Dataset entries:
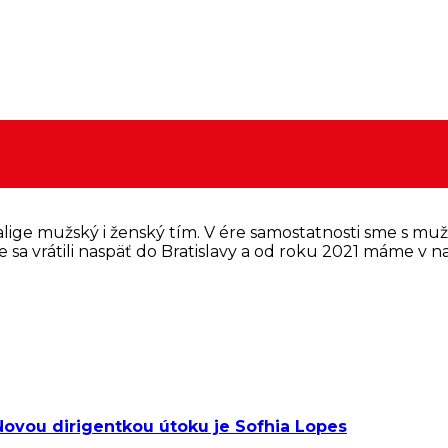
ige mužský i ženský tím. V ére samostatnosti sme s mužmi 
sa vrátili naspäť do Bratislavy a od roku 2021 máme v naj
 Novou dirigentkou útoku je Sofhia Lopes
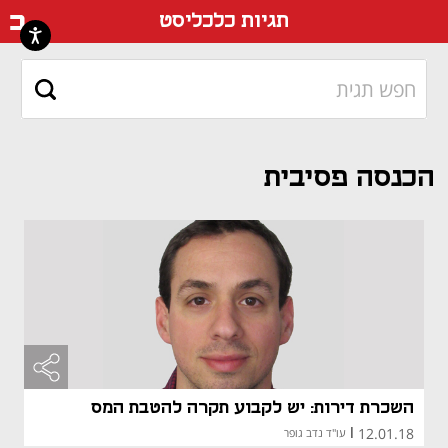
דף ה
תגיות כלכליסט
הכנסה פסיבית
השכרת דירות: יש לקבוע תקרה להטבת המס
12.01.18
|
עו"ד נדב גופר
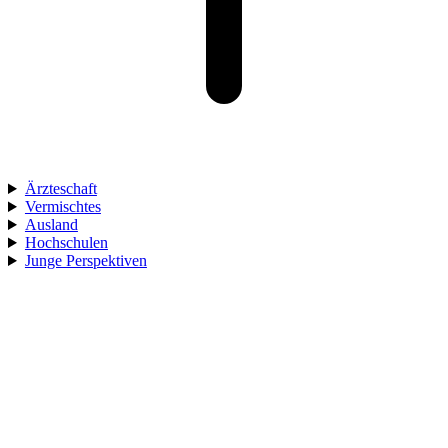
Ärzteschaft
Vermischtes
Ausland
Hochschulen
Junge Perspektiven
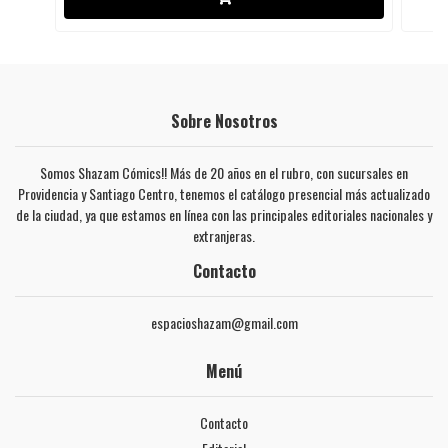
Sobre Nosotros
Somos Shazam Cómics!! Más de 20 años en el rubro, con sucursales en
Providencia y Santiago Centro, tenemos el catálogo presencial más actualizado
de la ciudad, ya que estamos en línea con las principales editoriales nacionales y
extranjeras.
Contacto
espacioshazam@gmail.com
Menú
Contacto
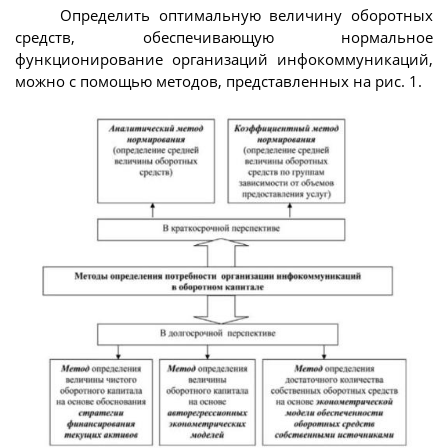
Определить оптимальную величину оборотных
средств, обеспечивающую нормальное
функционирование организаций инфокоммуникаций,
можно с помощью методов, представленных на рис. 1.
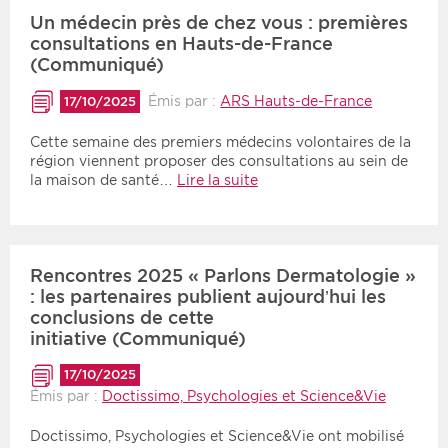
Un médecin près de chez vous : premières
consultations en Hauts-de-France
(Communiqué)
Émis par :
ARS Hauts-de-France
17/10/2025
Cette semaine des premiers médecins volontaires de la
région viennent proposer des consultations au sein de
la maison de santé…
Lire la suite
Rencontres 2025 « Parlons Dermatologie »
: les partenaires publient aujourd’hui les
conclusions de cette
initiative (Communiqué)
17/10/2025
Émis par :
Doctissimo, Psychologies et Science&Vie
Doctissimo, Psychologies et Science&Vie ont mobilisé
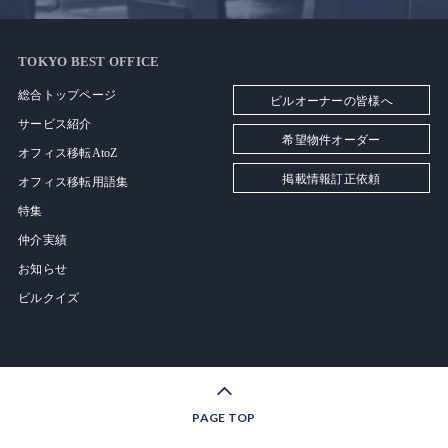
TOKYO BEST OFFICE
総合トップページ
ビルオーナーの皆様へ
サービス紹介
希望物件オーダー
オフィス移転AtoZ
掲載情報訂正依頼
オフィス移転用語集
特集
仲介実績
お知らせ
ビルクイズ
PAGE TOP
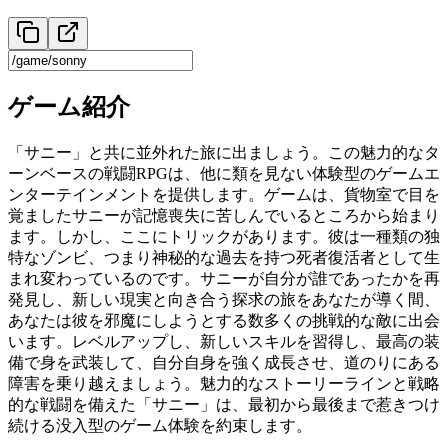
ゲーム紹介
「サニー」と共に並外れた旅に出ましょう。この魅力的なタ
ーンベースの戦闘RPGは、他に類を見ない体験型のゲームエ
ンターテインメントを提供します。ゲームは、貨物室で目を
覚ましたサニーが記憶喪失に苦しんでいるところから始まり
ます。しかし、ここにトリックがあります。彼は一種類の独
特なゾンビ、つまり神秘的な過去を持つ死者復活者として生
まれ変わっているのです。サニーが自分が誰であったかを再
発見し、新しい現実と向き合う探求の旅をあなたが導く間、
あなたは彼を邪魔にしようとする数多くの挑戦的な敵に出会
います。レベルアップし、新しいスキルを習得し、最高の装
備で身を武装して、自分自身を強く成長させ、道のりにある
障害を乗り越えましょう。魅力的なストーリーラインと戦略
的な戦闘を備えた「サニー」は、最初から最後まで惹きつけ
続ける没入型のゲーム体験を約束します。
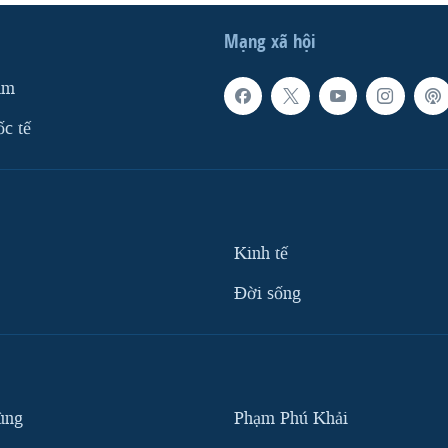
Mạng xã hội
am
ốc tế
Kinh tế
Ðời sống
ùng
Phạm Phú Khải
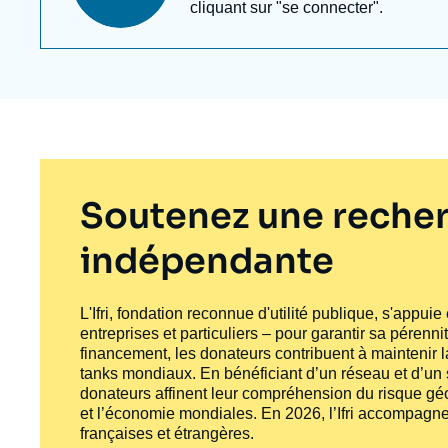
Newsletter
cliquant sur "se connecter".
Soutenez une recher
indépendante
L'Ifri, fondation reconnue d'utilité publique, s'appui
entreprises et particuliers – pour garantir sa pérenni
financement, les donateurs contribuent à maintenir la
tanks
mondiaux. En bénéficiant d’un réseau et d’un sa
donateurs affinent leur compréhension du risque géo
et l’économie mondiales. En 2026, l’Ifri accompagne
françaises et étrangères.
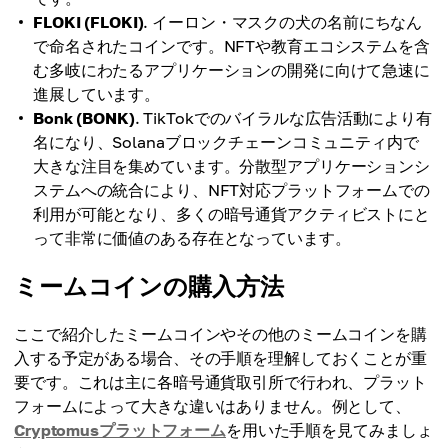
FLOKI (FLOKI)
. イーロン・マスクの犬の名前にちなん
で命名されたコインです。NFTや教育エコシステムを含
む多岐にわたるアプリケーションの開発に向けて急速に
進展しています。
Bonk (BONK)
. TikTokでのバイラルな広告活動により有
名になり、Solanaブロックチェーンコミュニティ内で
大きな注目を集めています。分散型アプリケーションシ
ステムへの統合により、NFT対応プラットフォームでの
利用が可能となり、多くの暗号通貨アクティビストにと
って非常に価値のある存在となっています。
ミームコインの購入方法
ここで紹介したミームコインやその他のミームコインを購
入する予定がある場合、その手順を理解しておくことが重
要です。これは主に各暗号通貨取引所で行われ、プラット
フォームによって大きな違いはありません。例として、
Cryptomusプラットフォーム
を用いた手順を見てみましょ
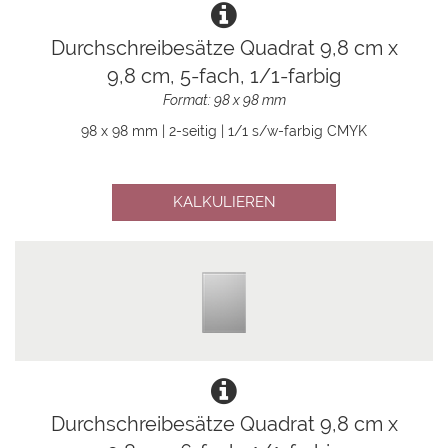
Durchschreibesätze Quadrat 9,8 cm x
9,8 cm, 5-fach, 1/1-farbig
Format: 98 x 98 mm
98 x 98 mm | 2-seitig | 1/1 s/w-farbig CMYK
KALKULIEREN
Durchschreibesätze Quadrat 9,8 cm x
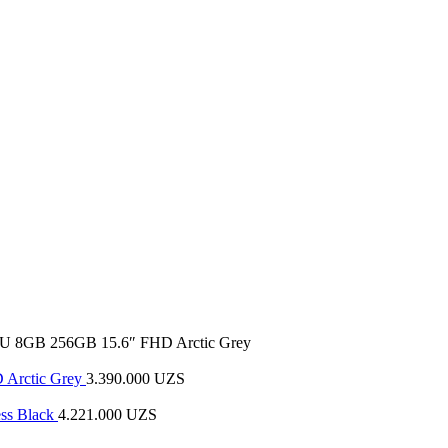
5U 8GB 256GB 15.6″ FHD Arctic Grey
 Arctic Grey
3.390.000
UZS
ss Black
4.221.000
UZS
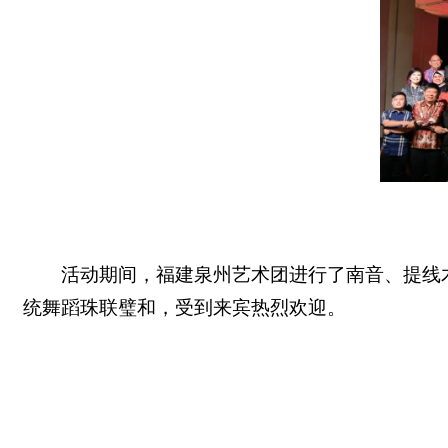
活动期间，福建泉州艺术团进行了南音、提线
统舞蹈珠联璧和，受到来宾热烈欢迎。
---
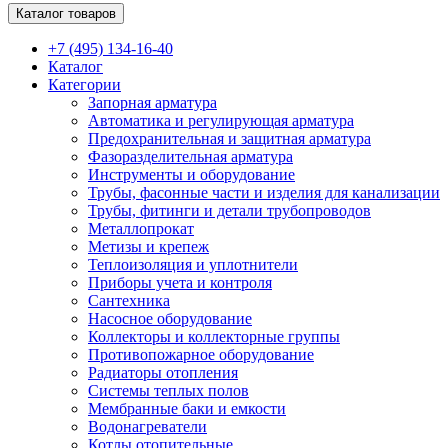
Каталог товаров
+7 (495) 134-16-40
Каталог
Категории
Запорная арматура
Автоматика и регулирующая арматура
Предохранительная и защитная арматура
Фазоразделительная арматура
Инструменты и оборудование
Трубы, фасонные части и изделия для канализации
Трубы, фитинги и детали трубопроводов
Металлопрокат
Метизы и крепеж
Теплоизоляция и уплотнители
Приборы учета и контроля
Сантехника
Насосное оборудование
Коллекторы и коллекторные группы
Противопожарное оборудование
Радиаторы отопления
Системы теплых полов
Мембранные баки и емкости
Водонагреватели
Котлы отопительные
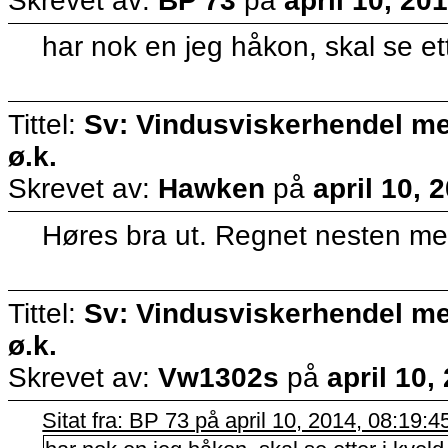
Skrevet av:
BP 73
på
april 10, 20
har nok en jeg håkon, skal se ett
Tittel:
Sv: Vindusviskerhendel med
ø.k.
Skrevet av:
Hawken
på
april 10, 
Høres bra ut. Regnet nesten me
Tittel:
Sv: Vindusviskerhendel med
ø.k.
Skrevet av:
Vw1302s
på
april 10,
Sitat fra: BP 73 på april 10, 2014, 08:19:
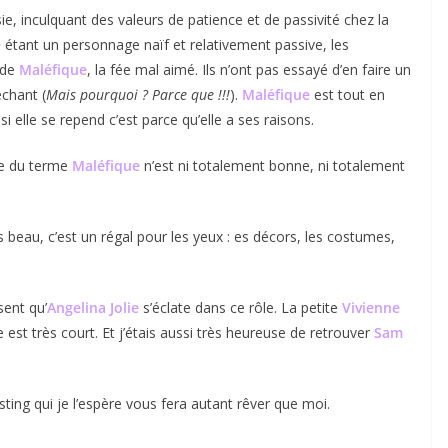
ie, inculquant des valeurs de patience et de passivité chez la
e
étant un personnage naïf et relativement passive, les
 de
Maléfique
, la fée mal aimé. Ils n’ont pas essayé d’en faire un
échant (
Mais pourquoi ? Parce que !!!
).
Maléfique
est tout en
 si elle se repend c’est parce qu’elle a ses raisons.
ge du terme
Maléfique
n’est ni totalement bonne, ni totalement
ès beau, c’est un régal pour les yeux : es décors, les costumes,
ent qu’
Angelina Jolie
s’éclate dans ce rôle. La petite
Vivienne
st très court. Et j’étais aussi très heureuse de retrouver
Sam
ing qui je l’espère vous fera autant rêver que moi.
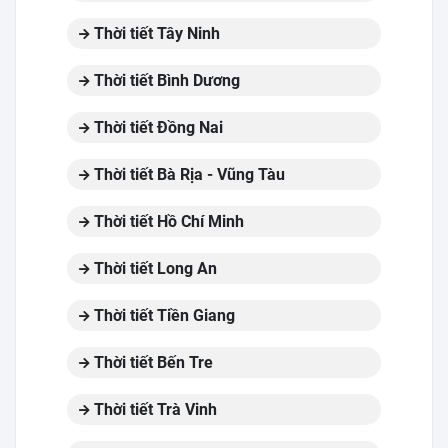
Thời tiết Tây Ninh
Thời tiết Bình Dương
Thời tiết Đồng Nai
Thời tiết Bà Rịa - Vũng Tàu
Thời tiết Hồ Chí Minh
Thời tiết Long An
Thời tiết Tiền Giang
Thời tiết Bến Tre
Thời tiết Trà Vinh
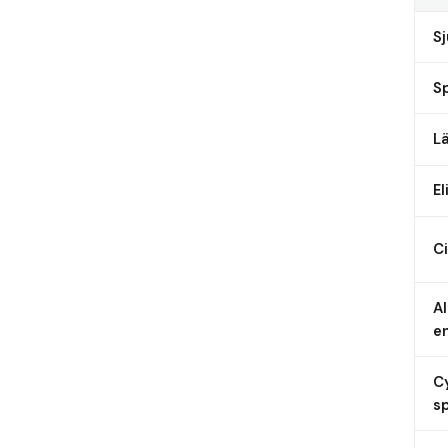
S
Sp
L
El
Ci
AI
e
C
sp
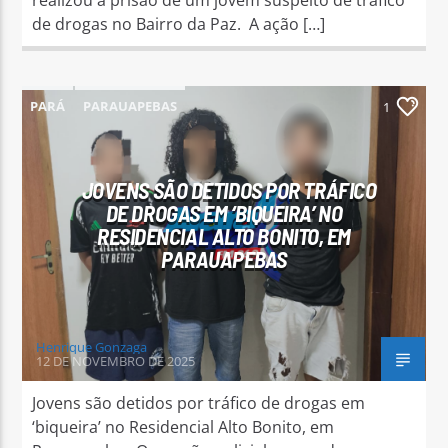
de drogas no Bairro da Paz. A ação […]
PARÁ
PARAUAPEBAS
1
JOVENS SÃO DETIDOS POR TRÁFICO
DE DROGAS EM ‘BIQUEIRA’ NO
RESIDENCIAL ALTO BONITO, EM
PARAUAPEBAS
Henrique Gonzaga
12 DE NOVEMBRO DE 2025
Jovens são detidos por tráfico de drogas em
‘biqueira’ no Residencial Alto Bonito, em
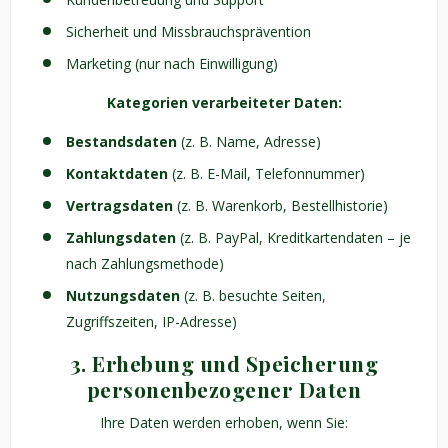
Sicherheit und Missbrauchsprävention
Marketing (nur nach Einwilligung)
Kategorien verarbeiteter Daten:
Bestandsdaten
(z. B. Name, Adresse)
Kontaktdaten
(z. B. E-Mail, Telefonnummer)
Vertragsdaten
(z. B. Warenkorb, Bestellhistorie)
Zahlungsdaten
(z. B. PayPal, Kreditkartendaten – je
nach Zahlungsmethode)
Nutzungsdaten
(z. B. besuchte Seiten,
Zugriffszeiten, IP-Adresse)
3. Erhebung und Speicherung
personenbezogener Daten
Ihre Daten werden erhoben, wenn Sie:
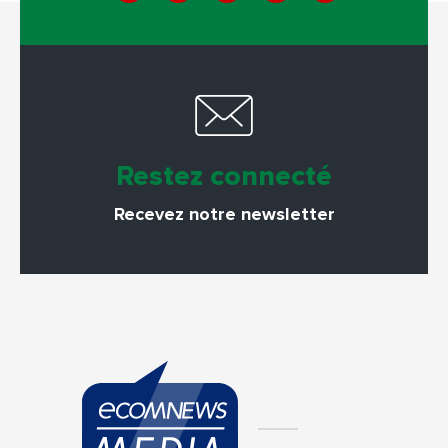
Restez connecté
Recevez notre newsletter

EXERCISE DESCRIPTION =>
Which of the lines above carry the string "Doctissimo"? Copy every one.

WRITTEN RESPONSE =>
Doctissimo, Psychologies et Science&Vie
Doctissimo, Psychologies et Science&Vie ont mobilisé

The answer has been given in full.